Updated Capita Education Services had a bit of an oopsie yesterday as a new helpdesk system spurted potentially thousands of email addresses at unsuspecting users.
A Register reader got in touch to express his surprise at receiving an email regarding a helpdesk ticket he didn't open, logged by someone he didn't know.
To make matters worse, the email contained approximately 100 addresses in the To: field. A colleague reported receiving the same email, except with the address field populated by a different 100 addresses.
A quick glance at the edugeek forums confirms that our reader is not alone in receiving Capita's spaffage.
Users have been comparing notes regarding what one acidly described as a "cessation of competence" as well as speculating: "Have they just breached the Data Protection Act in the process of telling us that they've already had a data breach?" before the inevitable was uttered: "Classic Crapita."

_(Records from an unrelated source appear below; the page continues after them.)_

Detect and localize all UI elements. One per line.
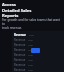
staticText: Revenue bbox=[14, 58, 26, 62]
staticText: Revenue bbox=[14, 33, 27, 37]
staticText: 12% bbox=[28, 53, 33, 56]
staticText: 12% bbox=[28, 48, 33, 51]
staticText: 12% bbox=[28, 43, 33, 46]
staticText: Access Detailed Sales Reports bbox=[2, 2, 32, 18]
staticText: 12% bbox=[28, 63, 33, 66]
staticText: Revenue bbox=[14, 68, 26, 72]
staticText: 12% bbox=[28, 38, 33, 41]
button[interactable]: Get started bbox=[31, 48, 40, 53]
staticText: Revenue bbox=[14, 53, 26, 57]
staticText: 12% bbox=[28, 68, 33, 71]
staticText: For growth and for sales teams that want… bbox=[2, 18, 62, 30]
staticText: 12% bbox=[28, 58, 33, 61]
staticText: Revenue bbox=[14, 63, 26, 67]
staticText: Revenue bbox=[14, 48, 26, 52]
button[interactable]: Revenue bbox=[12, 31, 64, 72]
staticText: 12% bbox=[29, 33, 34, 36]
staticText: Revenue bbox=[14, 38, 26, 42]
staticText: Revenue bbox=[14, 43, 26, 47]
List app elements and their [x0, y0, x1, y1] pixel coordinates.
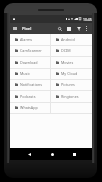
button[interactable]: Android: [51, 34, 92, 45]
button[interactable]: CamScanner: [10, 45, 50, 56]
staticText: Podcasts: [20, 94, 36, 99]
button[interactable]: Notifications: [10, 79, 50, 90]
staticText: Pixel: [22, 26, 32, 32]
button[interactable]: More options: [83, 23, 90, 34]
staticText: Movies: [61, 60, 74, 65]
staticText: My Cloud: [61, 71, 78, 76]
staticText: Download: [20, 60, 38, 65]
staticText: WhatsApp: [20, 105, 38, 110]
staticText: Alarms: [20, 37, 33, 42]
button[interactable]: My Cloud: [51, 68, 92, 79]
staticText: DCIM: [61, 48, 71, 53]
staticText: CamScanner: [20, 48, 42, 53]
staticText: Music: [20, 71, 31, 76]
button[interactable]: Music: [10, 68, 50, 79]
button[interactable]: Home: [43, 148, 61, 160]
button[interactable]: Grid view: [65, 23, 73, 34]
button[interactable]: Podcasts: [10, 91, 50, 102]
button[interactable]: Pictures: [51, 79, 92, 90]
button[interactable]: Download: [10, 57, 50, 68]
staticText: Ringtones: [61, 94, 79, 99]
button[interactable]: WhatsApp: [10, 102, 50, 113]
staticText: Pictures: [61, 82, 75, 87]
staticText: Android: [61, 37, 75, 42]
button[interactable]: Search: [56, 23, 64, 34]
button[interactable]: Open navigation menu: [11, 23, 19, 34]
button[interactable]: Recent apps: [65, 148, 83, 160]
button[interactable]: DCIM: [51, 45, 92, 56]
button[interactable]: Back: [20, 148, 38, 160]
button[interactable]: Ringtones: [51, 91, 92, 102]
staticText: 10:45: [83, 17, 92, 22]
button[interactable]: Movies: [51, 57, 92, 68]
button[interactable]: Alarms: [10, 34, 50, 45]
button[interactable]: Sort: [75, 23, 83, 34]
staticText: Notifications: [20, 82, 42, 87]
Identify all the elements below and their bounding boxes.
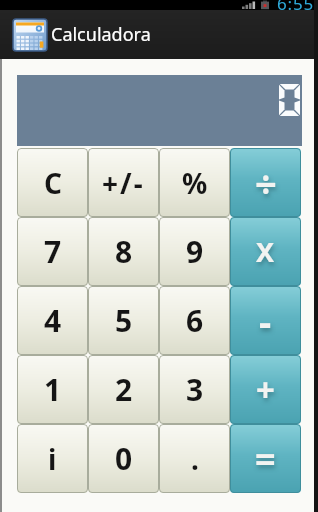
staticText: 9 [186,231,204,272]
staticText: = [255,434,276,483]
staticText: i [48,440,57,478]
staticText: + [256,367,275,412]
staticText: 1 [44,369,62,410]
button[interactable]: 4 [17,286,88,355]
button[interactable]: 3 [159,355,230,424]
staticText: 2 [115,369,133,410]
button[interactable]: + [230,355,301,424]
button[interactable]: X [230,217,301,286]
staticText: % [182,164,208,202]
button[interactable]: ÷ [230,148,301,217]
button[interactable]: +/- [88,148,159,217]
button[interactable]: 5 [88,286,159,355]
staticText: 3 [186,369,204,410]
button[interactable]: . [159,424,230,493]
staticText: - [259,295,272,347]
button[interactable]: Calculadora [0,10,318,59]
button[interactable]: C [17,148,88,217]
staticText: 0 [115,438,133,479]
button[interactable]: 2 [88,355,159,424]
button[interactable]: - [230,286,301,355]
staticText: C [44,164,62,202]
staticText: 7 [44,231,62,272]
button[interactable]: % [159,148,230,217]
staticText: 6 [186,300,204,341]
staticText: X [256,233,275,270]
staticText: 6:55 [277,0,317,10]
button[interactable]: 7 [17,217,88,286]
staticText: 4 [44,300,62,341]
staticText: 5 [115,300,133,341]
button[interactable]: = [230,424,301,493]
staticText: ÷ [255,157,277,209]
staticText: 8 [115,231,133,272]
button[interactable]: 1 [17,355,88,424]
button[interactable]: 6 [159,286,230,355]
button[interactable]: i [17,424,88,493]
staticText: Calculadora [51,22,151,47]
button[interactable]: 9 [159,217,230,286]
button[interactable]: 8 [88,217,159,286]
button[interactable]: 0 [88,424,159,493]
staticText: +/- [102,164,145,202]
staticText: . [191,440,199,478]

The email, with the subject "Incident INC0017274 has been assigned to group DO NOT USE", has come under technical scrutiny, with some suggesting a scam or phishing attack. Another user pointed out that such an attack would mean someone has a list of addresses that users thought were safe and sound within the bowels of the services behemoth.
A mea culpa followed, saying:
This afternoon you would have received an email titled "Incident INC0017274 has been assigned to group DO NOT USE". Please accept our apologies, as this was sent in error.
We are aware that email addresses were visible and we are addressing this as a Data Breach.
Please be assured that the email does not contain any malware and is not a result of malicious activity. May we ask that you please delete the email.
We are currently investigating the root cause with our Information Security Team and we will provide further feedback in due course.
Once again, we apologise for any inconvenience caused.
Head of Support Services
Education Software Solutions
Capita has form with cockups in the education software services arena. An upgrade to the Schools Information Management System (SIMS) in December 2017 resulted in some pupils being linked to the wrong contact details – a potentially huge boot up the backside of students' data protection.
A borkage related to the Common Transfer Files (CTF) mechanism in the system last year caused yet more headaches.
Disclosing those email address in the To field is, however, not great practice (ask Eli Lilly about the Prozac.com "incident").
The Register has contacted Capita for its take on things. A spokesperson told us:
We are aware of a technical issue which resulted in a number of our software clients receiving a limited number of other clients' email addresses. The impact on the affected clients is contained. We regard the security of our client's data as very important and we have taken immediate steps to address this issue.
We also spoke to the ICO, which told us the matter has yet to be reported to it. Capita has 72 hours from acknowledging the breach to do so. ®
Updated to add
An ICO spokesperson told The Register: "Capita has reported an incident to us and we will assess the information provided."